Document. Le père de Salim Yezza :

« Ils n’ont pas trouvé mon fils, ils m’ont jeté 40 jours en prison »

«Ils nous ont alignés après nous avoir déshabillés. Ils nous ont ensuite demandé de nous pencher vers l’avant… ».  Les jeunes s’arrêtent : « Vous nous avez compris, nous n’avons pas besoin de vous expliquer… » L’un des adolescents pleure, sans doute brisé pour la vie. «Puis ils ont menacé de s’en prendre à nos mères, à nos sœurs, à nos femmes. J’ignore ce qui s’est passé ensuite. Les femmes ont peur de parler.» 

Fallait-il oser publier ces témoignages ? Nous sortions à peine d’une élection présidentielle que le président Bouteflika venait de remporter pour la seconde fois et l’Algérie s’était replongée dans la peur des campagnes revanchardes. Oui, qu’est-ce qui nous avait pris de parler de torture ? Je savais que nous serions, une fois de plus, les seuls à rapporter ces récits déchirants, qu’ils nous vaudraient la colère du régime. Mais comment tourner le dos à de si abominables vérités et surtout, comment pourrait-on regarder notre métier après avoir abandonné ces gens dans leur détresse ? Je donnai à chaque fois mon accord. Le lecteur, ahuri, découvrit le lendemain dans Le Matin une impensable infamie commise près de chez lui. 

Nous sommes en Algérie de 2004, pays de bourreaux insoupçonnables, d’adolescents qui hurlent en silence, de mineurs qui se détestent déjà et de dévots qui regardent ailleurs. 

Les adolescents venaient de T’kout, une petite ville de l’est algérien, au sud de Batna, où la population assume son originalité berbère et parle la langue chaouie.
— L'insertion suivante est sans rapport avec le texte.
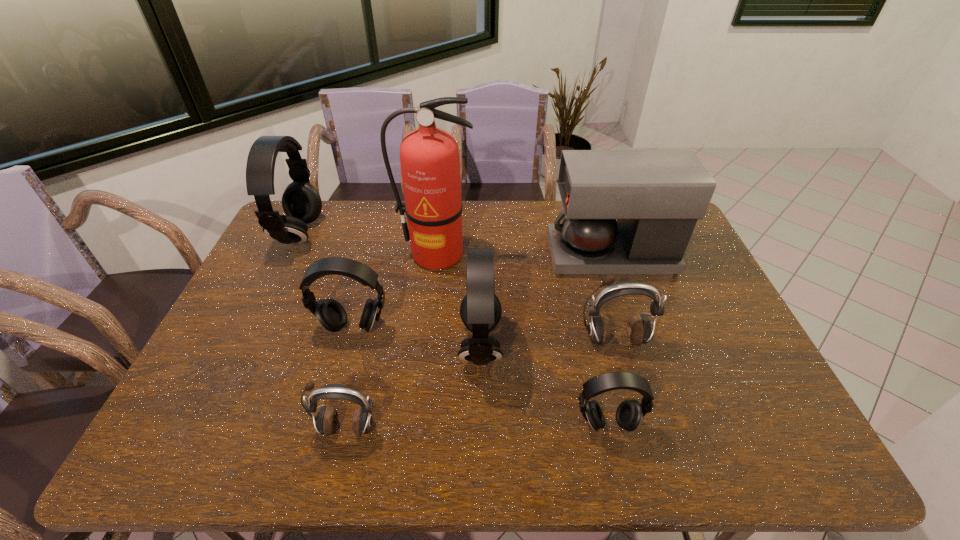 Where is `the smallest black earphone`? This screenshot has width=960, height=540. the smallest black earphone is located at coordinates (629, 413).

The height and width of the screenshot is (540, 960). Identify the location of the nearest black earphone. (629, 413).

Where is `the left brown earphone`? the left brown earphone is located at coordinates (326, 421).

Locate an element on the screen. Image resolution: width=960 pixels, height=540 pixels. the nearer brown earphone is located at coordinates [x=326, y=421].

The width and height of the screenshot is (960, 540). What are the coordinates of `vacant region located 0.290m on the side of the red fire extinguisher with the nozzle and handle` in the screenshot? It's located at (426, 343).

This screenshot has width=960, height=540. I want to click on free spot located on the ear cups of the tallest earphone, so click(x=371, y=235).

Find the location of a particular element. vacant position located 0.180m on the carafe side of the coffee maker is located at coordinates (496, 255).

The width and height of the screenshot is (960, 540). I want to click on free spot located 0.280m on the carafe side of the coffee maker, so click(467, 255).

The width and height of the screenshot is (960, 540). I want to click on vacant space located 0.210m on the carafe side of the coffee maker, so click(x=488, y=255).

Locate an element on the screen. This screenshot has height=540, width=960. free spot located on the ear cups of the fifth shortest earphone is located at coordinates (419, 345). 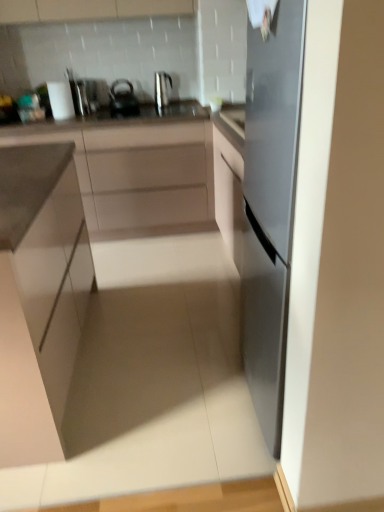 Question: From the image's perspective, is metallic silver kettle at upper center positioned above or below matte black kettle at upper center?

Choices:
 (A) below
 (B) above

Answer: (B)

Question: Looking at the image, does metallic silver kettle at upper center seem bigger or smaller compared to matte black kettle at upper center?

Choices:
 (A) small
 (B) big

Answer: (A)

Question: Which is nearer to the matte white cabinet at left, which appears as the 1th cabinetry when viewed from the front?

Choices:
 (A) matte black kettle at upper center
 (B) white matte cabinet at center, which is the second cabinetry in front-to-back order
 (C) metallic silver kettle at upper center
 (D) satin silver toaster at upper left

Answer: (B)

Question: Which object is positioned closest to the matte black kettle at upper center?

Choices:
 (A) satin silver toaster at upper left
 (B) metallic silver kettle at upper center
 (C) white matte cabinet at center, which is the first cabinetry from back to front
 (D) matte white cabinet at left, the 2th cabinetry when ordered from back to front

Answer: (B) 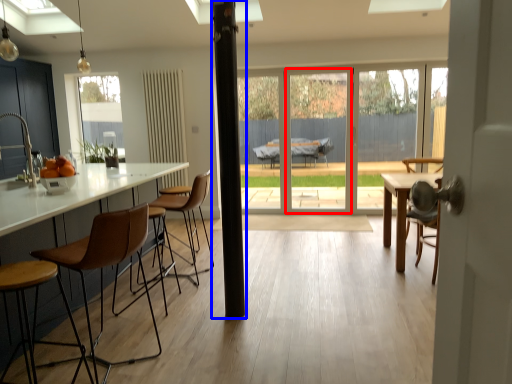 Question: Which of the following is the farthest to the observer, screen door (highlighted by a red box) or pillar (highlighted by a blue box)?

Choices:
 (A) screen door
 (B) pillar

Answer: (A) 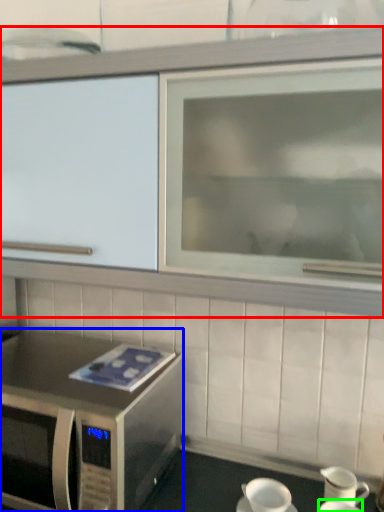 Question: Which object is positioned closest to cabinetry (highlighted by a red box)? Select from microwave oven (highlighted by a blue box) and tableware (highlighted by a green box).

Choices:
 (A) microwave oven
 (B) tableware

Answer: (A) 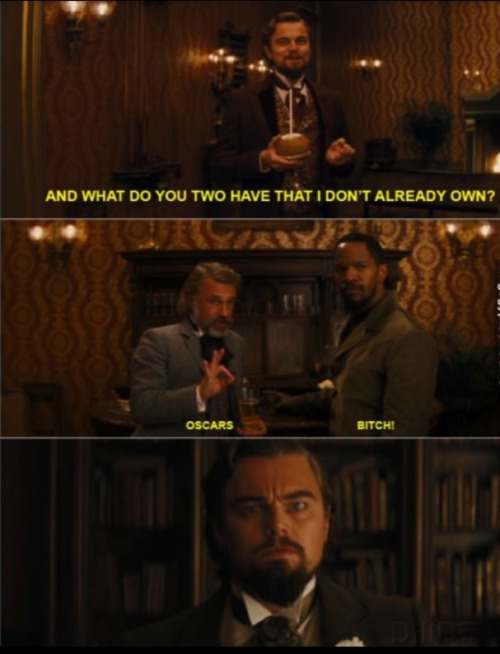 Locate an element on the screen. bookshelf is located at coordinates (138, 492), (367, 479), (471, 506). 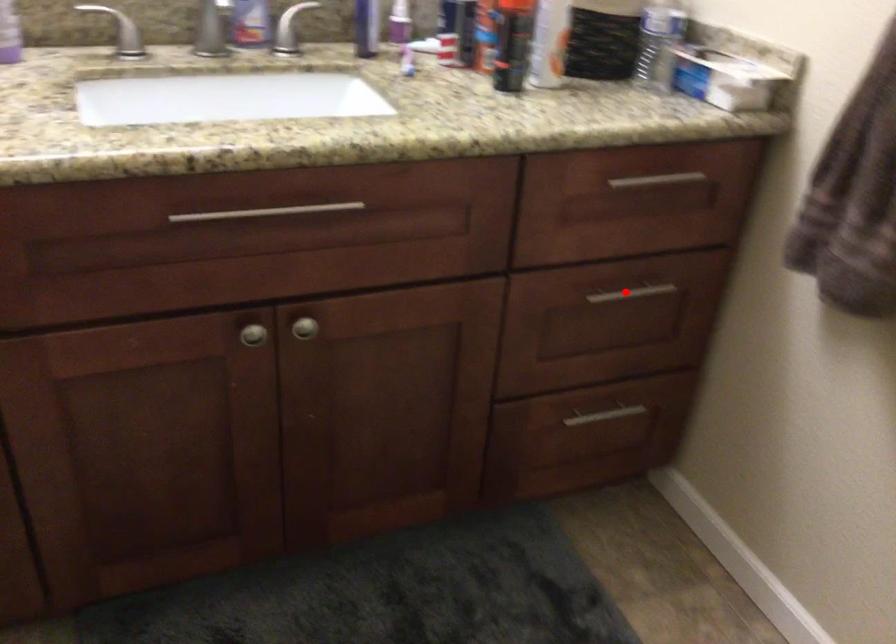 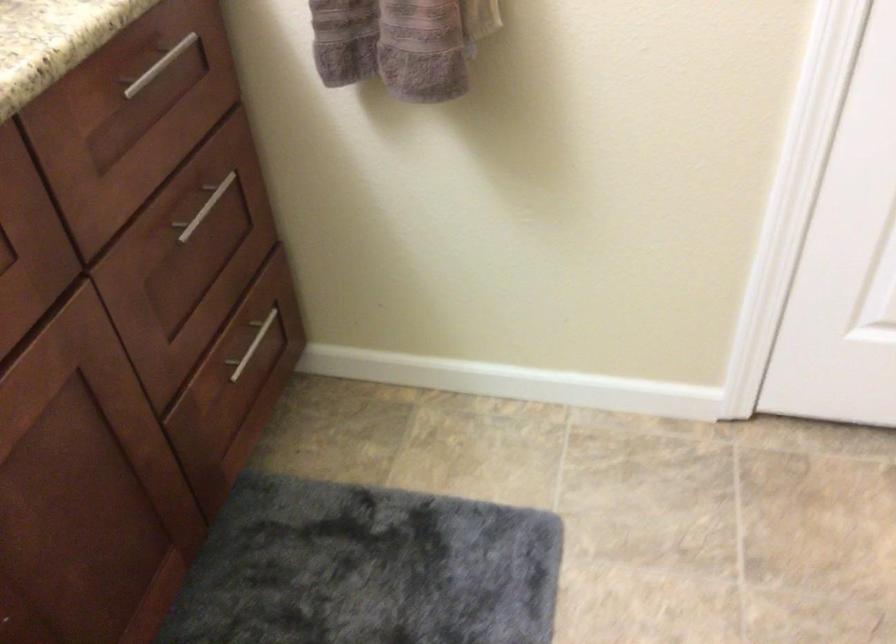 Question: A red point is marked in image1. In image2, is the corresponding 3D point closer to the camera or farther? Reply with the corresponding letter.

Choices:
 (A) The corresponding 3D point is closer.
 (B) The corresponding 3D point is farther.

Answer: (A) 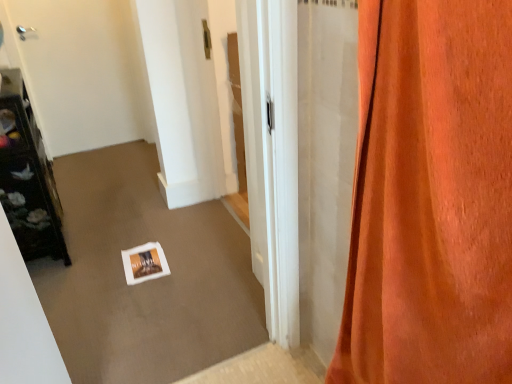 Question: Is orange velvet curtain at right looking in the opposite direction of dark brown wooden shelf at left?

Choices:
 (A) yes
 (B) no

Answer: (B)

Question: Is orange velvet curtain at right smaller than dark brown wooden shelf at left?

Choices:
 (A) no
 (B) yes

Answer: (B)

Question: Is orange velvet curtain at right bigger than dark brown wooden shelf at left?

Choices:
 (A) yes
 (B) no

Answer: (B)

Question: From the image's perspective, is orange velvet curtain at right above dark brown wooden shelf at left?

Choices:
 (A) yes
 (B) no

Answer: (B)

Question: Considering the relative sizes of orange velvet curtain at right and dark brown wooden shelf at left in the image provided, is orange velvet curtain at right wider than dark brown wooden shelf at left?

Choices:
 (A) no
 (B) yes

Answer: (A)

Question: Considering the relative positions of orange velvet curtain at right and dark brown wooden shelf at left in the image provided, is orange velvet curtain at right to the right of dark brown wooden shelf at left from the viewer's perspective?

Choices:
 (A) yes
 (B) no

Answer: (A)

Question: Considering the relative sizes of white glossy door at upper left and dark brown wooden shelf at left in the image provided, is white glossy door at upper left smaller than dark brown wooden shelf at left?

Choices:
 (A) no
 (B) yes

Answer: (B)

Question: Is dark brown wooden shelf at left completely or partially inside white glossy door at upper left?

Choices:
 (A) no
 (B) yes

Answer: (A)

Question: From the image's perspective, would you say white glossy door at upper left is positioned over dark brown wooden shelf at left?

Choices:
 (A) yes
 (B) no

Answer: (A)

Question: Can you confirm if white glossy door at upper left is positioned to the right of dark brown wooden shelf at left?

Choices:
 (A) yes
 (B) no

Answer: (B)

Question: Is white glossy door at upper left oriented away from dark brown wooden shelf at left?

Choices:
 (A) yes
 (B) no

Answer: (B)

Question: Does white glossy door at upper left appear on the left side of dark brown wooden shelf at left?

Choices:
 (A) no
 (B) yes

Answer: (B)

Question: From the image's perspective, is dark brown wooden shelf at left beneath orange velvet curtain at right?

Choices:
 (A) no
 (B) yes

Answer: (A) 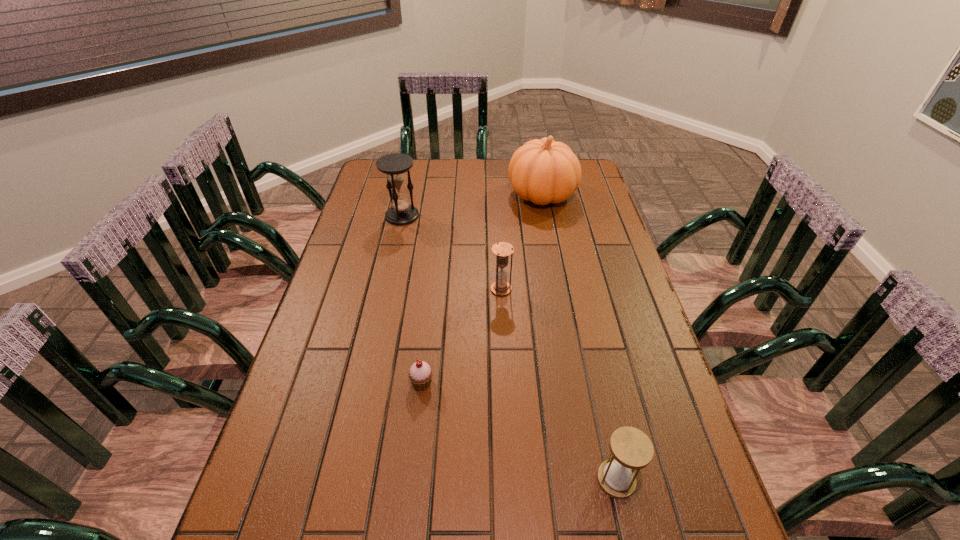 Where is `pumpkin`? This screenshot has height=540, width=960. pumpkin is located at coordinates (544, 171).

Locate an element on the screen. This screenshot has height=540, width=960. the leftmost hourglass is located at coordinates (395, 166).

You are a GUI agent. You are given a task and a screenshot of the screen. Output one action in this format:
    pyautogui.click(x=<x>, y=<y>)
    Task: Click on the farthest hourglass
    
    Given the screenshot: What is the action you would take?
    pyautogui.click(x=395, y=166)

The image size is (960, 540). I want to click on the second hourglass from right to left, so click(502, 250).

The width and height of the screenshot is (960, 540). I want to click on the third nearest object, so click(x=502, y=250).

Where is `the rightmost hourglass`? The image size is (960, 540). the rightmost hourglass is located at coordinates (631, 449).

Locate an element on the screen. The width and height of the screenshot is (960, 540). the nearest object is located at coordinates (631, 449).

Image resolution: width=960 pixels, height=540 pixels. In order to click on the fourth farthest object in this screenshot , I will do `click(420, 374)`.

Where is `the fourth object from right to left`? The height and width of the screenshot is (540, 960). the fourth object from right to left is located at coordinates (420, 374).

Find the location of a particular element. The image size is (960, 540). free spot located on the front of the pumpkin is located at coordinates (554, 260). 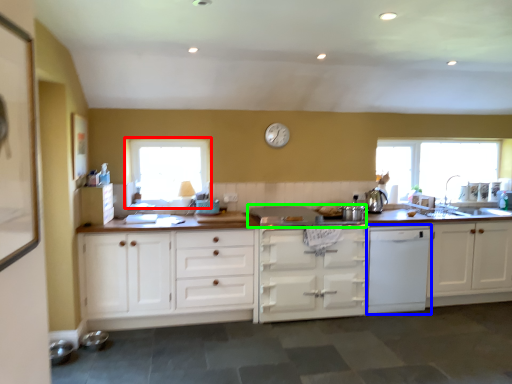 Question: Estimate the real-world distances between objects in this image. Which object is farther from window (highlighted by a red box), kitchen appliance (highlighted by a blue box) or gas stove (highlighted by a green box)?

Choices:
 (A) kitchen appliance
 (B) gas stove

Answer: (A) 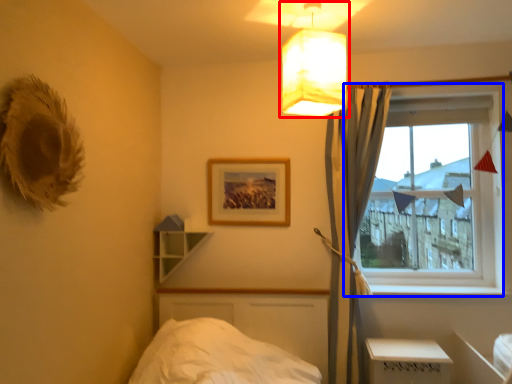 Question: Which of the following is the farthest to the observer, lamp (highlighted by a red box) or window (highlighted by a blue box)?

Choices:
 (A) lamp
 (B) window

Answer: (B) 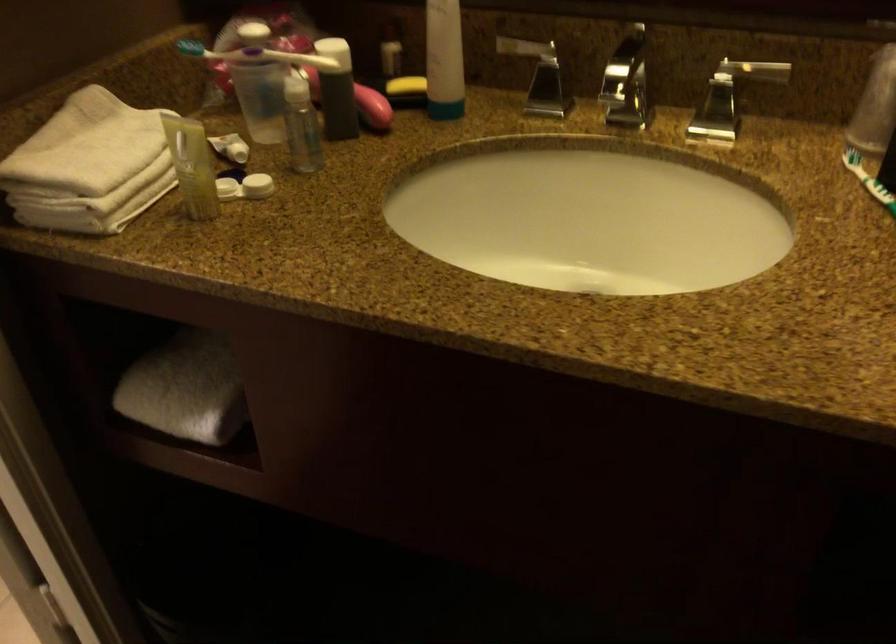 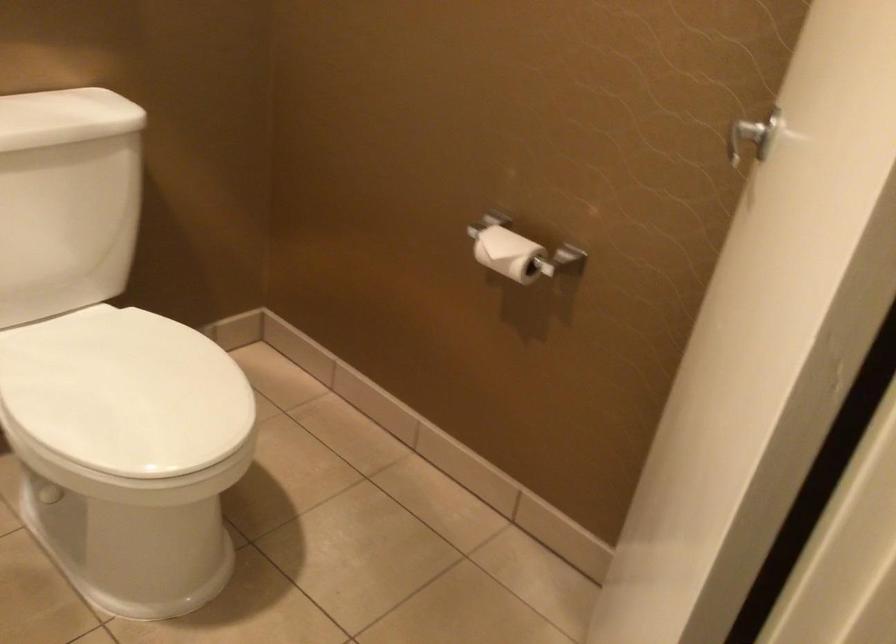 Question: The camera is either moving clockwise (left) or counter-clockwise (right) around the object. The first image is from the beginning of the video and the second image is from the end. Is the camera moving left or right when shooting the video?

Choices:
 (A) Left
 (B) Right

Answer: (B) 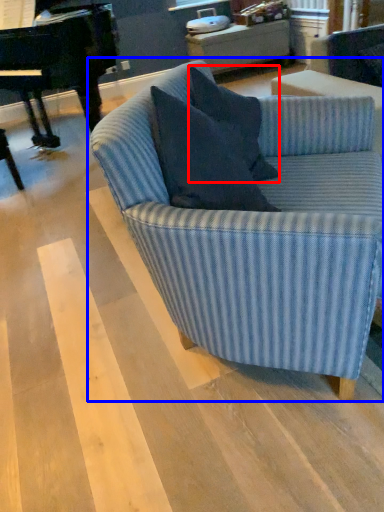 Question: Which of the following is the closest to the observer, pillow (highlighted by a red box) or studio couch (highlighted by a blue box)?

Choices:
 (A) pillow
 (B) studio couch

Answer: (B) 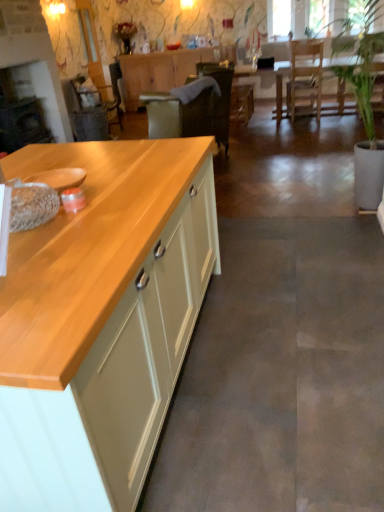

Ici comme à Beni-Douala, un jeune homme, Chouaïb Argabi, venait d’être abattu froidement par les gardes communaux; comme à Beni-Douala, le forfait avait suscité la colère d’une population déjà irritée par sa propre misère. Car comme Beni-Douala, T’kout  porte un dénuement qu’elle cache, elle aussi, du regard des hommes en le perchant au sommet d’une montagne rocheuse, sur ces splendides gorges, les gorges de Taghit, du haut des balcons du Roufi, où gît une parcelle d’histoire que les bassins romains de Chennaoura vous racontent à l’ombre du mont Hmar Khaddou, ce mont où il ne pousse jamais rien. T’kout, comme Beni-Douala, est trop pauvre pour s’accommoder du déshonneur, trop fière pour l’ignorer, trop cicatrisée pour l’oublier. T’kout cumule l’orgueil berbère et la témérité des Aurès : le premier coup de feu de la révolution de Novembre 1954 a été tiré à quelques centaines de mètres de là. 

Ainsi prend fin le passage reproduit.